[What is needed] Report every line from the following entries that contains the string "wijzigingen".

··· Exercise materials

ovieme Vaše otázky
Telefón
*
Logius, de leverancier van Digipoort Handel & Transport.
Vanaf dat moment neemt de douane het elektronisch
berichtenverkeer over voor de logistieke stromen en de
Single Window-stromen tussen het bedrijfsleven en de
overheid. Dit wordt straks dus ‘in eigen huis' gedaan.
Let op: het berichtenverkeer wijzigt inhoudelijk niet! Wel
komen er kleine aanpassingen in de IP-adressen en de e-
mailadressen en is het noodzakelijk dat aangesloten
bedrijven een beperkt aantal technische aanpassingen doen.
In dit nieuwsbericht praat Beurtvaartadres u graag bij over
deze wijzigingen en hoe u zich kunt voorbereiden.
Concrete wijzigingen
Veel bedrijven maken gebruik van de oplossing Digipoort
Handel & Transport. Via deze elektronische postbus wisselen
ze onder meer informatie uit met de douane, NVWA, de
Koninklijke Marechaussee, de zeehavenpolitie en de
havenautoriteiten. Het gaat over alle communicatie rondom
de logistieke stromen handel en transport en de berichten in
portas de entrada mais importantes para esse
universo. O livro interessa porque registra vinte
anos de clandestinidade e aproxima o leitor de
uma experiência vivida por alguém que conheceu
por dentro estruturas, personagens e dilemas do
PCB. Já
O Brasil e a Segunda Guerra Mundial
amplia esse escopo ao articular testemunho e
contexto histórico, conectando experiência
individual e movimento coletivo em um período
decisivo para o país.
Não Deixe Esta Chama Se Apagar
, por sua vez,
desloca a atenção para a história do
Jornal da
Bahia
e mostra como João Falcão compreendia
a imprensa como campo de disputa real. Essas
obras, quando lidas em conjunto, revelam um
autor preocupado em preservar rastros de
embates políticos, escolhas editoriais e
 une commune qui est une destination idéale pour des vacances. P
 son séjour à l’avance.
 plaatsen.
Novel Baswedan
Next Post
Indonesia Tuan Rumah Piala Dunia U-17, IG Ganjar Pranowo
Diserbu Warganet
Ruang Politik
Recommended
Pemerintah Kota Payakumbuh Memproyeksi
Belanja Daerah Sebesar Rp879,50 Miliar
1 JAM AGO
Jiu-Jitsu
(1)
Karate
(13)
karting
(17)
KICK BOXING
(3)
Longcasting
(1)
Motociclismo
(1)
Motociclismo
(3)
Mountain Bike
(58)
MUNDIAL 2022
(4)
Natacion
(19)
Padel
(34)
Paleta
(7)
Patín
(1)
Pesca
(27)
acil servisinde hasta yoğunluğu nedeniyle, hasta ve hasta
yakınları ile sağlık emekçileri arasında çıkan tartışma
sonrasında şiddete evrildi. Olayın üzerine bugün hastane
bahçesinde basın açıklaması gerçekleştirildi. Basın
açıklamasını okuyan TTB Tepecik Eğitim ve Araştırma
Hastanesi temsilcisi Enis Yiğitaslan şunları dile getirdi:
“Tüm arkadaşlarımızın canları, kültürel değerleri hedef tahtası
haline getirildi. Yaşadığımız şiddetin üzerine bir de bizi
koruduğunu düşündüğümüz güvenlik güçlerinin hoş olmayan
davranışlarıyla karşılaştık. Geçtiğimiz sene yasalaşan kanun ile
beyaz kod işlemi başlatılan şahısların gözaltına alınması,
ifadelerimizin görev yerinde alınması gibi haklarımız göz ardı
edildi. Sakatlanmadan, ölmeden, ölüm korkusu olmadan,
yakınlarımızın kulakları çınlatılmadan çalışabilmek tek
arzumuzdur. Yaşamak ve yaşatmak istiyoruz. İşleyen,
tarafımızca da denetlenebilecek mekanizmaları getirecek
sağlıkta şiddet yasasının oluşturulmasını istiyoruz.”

······
··· Exercise materials

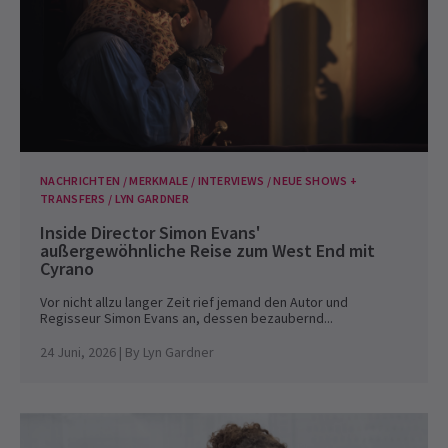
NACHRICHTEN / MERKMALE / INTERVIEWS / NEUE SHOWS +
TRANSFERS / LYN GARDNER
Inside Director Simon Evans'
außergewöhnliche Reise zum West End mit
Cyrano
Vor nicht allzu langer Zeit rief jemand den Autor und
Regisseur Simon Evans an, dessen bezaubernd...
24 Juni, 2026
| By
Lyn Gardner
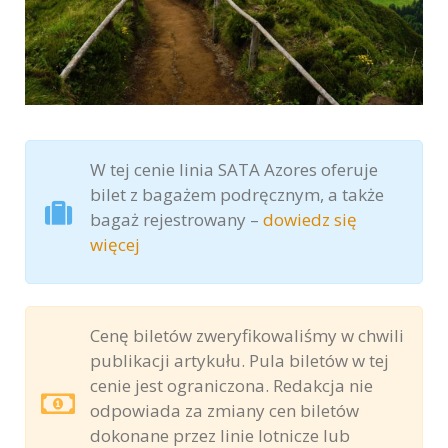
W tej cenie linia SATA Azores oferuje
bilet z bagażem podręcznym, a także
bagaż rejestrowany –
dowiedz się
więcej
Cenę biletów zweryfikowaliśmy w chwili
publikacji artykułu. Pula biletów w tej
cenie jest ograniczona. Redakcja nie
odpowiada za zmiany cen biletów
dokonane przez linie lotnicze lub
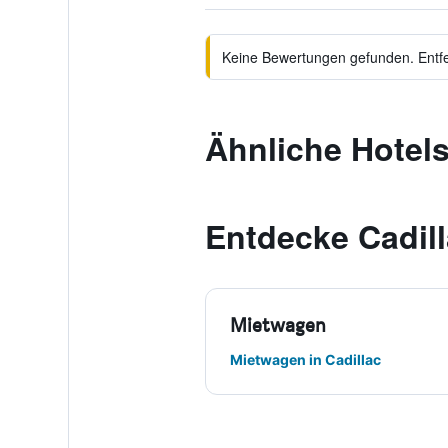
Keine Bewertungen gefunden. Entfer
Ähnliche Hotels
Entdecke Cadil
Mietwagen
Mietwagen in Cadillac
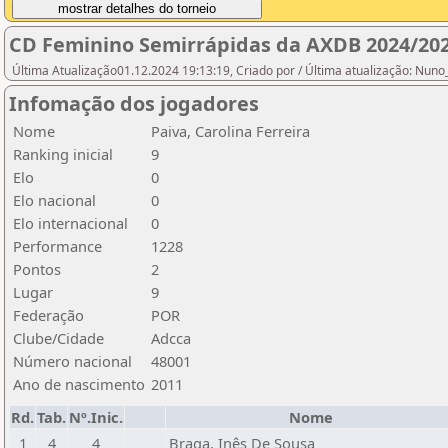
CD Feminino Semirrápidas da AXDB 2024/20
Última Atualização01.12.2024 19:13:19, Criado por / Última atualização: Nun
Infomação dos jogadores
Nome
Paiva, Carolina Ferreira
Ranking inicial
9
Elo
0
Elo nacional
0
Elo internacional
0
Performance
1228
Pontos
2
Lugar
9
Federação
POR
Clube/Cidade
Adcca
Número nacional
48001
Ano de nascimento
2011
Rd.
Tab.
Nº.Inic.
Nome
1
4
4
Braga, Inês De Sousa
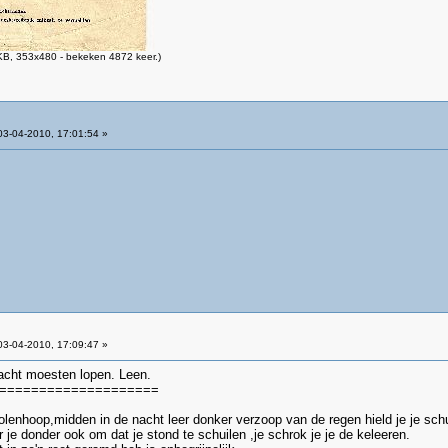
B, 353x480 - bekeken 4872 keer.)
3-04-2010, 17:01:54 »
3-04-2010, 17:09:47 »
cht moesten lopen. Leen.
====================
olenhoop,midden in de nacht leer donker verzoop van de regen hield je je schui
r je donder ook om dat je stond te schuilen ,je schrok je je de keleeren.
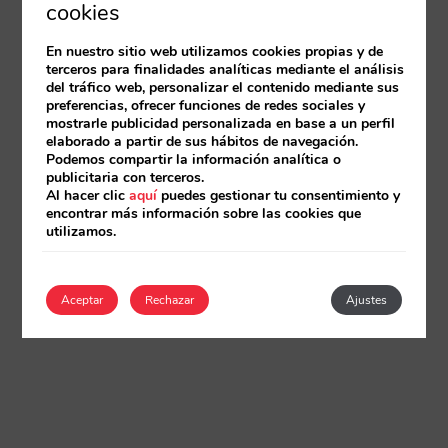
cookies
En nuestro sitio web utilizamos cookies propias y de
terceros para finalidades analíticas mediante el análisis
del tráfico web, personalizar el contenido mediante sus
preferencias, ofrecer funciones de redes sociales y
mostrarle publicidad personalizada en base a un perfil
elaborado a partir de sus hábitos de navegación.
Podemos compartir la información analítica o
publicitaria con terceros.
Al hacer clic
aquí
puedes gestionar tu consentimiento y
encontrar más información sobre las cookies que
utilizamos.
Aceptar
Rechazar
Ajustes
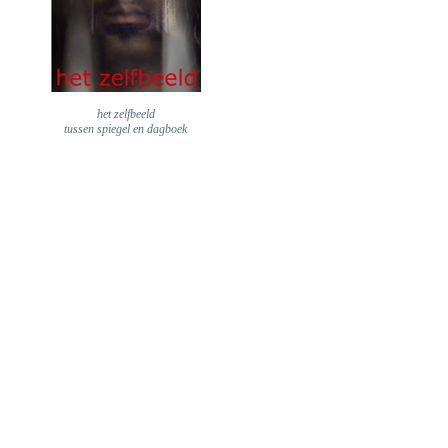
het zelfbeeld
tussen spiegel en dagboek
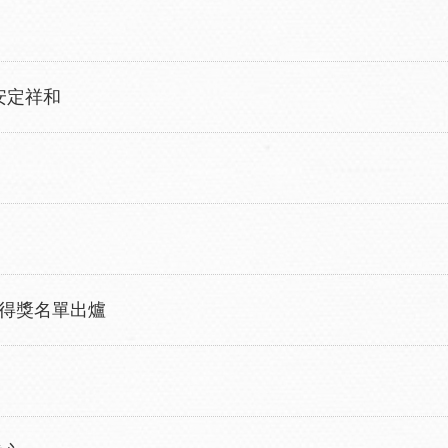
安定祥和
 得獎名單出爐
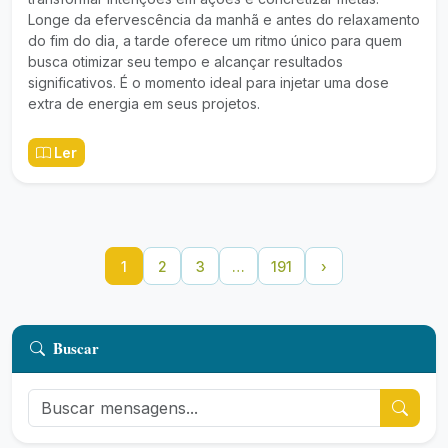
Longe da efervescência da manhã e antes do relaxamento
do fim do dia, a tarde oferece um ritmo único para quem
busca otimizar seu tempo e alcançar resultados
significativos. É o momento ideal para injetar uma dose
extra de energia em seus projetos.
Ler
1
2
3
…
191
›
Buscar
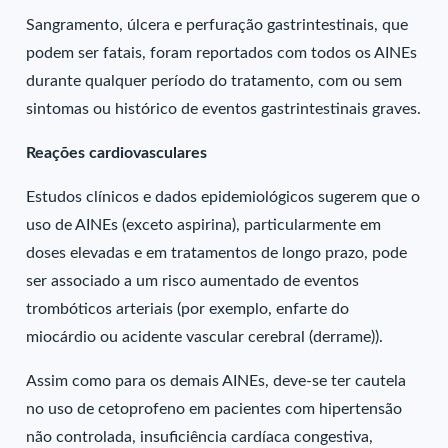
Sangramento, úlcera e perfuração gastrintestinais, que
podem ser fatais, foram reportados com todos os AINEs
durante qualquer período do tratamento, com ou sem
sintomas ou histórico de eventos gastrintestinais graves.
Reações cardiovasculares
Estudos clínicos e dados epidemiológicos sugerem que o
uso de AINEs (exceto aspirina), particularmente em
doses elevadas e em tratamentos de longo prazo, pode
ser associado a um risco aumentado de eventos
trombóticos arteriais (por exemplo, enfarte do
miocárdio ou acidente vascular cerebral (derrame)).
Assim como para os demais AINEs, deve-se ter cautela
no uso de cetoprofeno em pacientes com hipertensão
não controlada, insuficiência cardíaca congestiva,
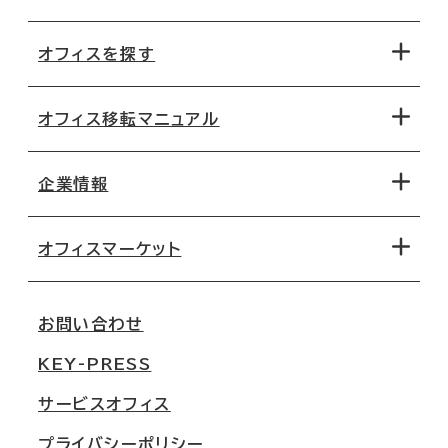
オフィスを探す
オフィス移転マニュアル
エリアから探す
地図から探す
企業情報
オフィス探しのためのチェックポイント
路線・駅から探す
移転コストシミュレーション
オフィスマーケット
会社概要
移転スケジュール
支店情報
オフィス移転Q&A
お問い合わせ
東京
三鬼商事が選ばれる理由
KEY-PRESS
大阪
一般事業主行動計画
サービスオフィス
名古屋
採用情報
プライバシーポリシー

······
··· Exercise materials

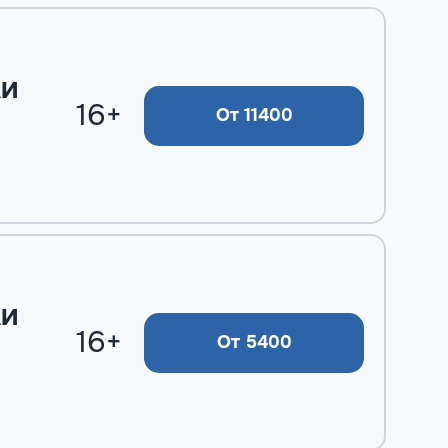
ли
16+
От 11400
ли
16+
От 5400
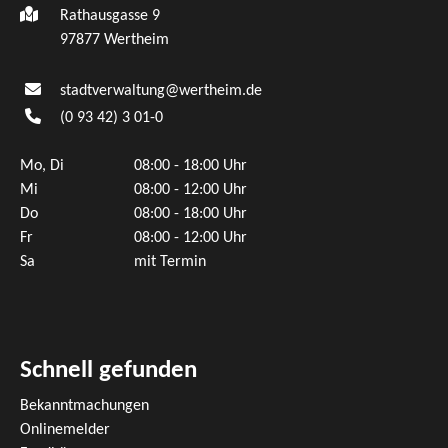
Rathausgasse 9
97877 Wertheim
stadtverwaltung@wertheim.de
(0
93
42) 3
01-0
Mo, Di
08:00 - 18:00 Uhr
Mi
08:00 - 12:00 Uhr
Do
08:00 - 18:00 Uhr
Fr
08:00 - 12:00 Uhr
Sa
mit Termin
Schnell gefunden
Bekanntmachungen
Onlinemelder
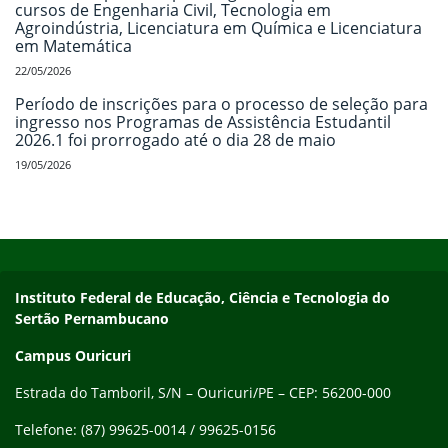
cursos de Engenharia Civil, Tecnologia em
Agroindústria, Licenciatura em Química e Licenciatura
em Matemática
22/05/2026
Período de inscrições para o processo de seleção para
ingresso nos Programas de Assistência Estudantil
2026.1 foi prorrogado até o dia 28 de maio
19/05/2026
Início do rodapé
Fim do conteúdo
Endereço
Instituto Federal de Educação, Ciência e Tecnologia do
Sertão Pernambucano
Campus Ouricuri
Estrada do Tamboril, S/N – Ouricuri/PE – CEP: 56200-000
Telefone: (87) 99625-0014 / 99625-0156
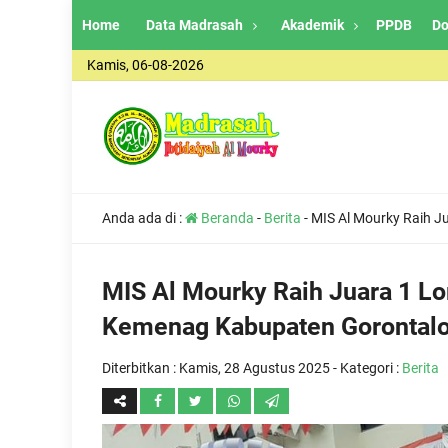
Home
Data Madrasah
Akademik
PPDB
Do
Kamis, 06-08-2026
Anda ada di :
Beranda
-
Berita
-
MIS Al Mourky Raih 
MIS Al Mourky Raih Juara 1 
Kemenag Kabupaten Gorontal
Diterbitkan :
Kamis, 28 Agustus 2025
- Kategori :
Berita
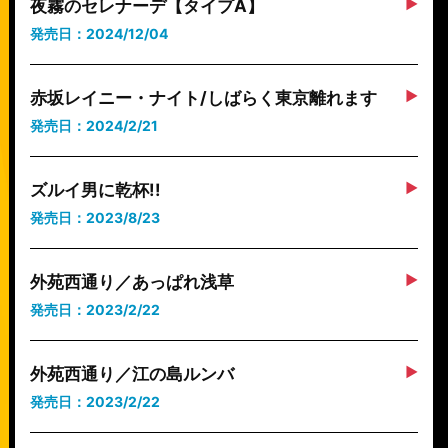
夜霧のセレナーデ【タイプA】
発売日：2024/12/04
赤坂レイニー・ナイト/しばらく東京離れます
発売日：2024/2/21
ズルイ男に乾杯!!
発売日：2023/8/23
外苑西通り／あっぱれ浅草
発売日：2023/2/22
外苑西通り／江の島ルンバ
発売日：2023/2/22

······

[Exercise answer]
deze wijzigingen en hoe u zich kunt voorbereiden.
Concrete wijzigingen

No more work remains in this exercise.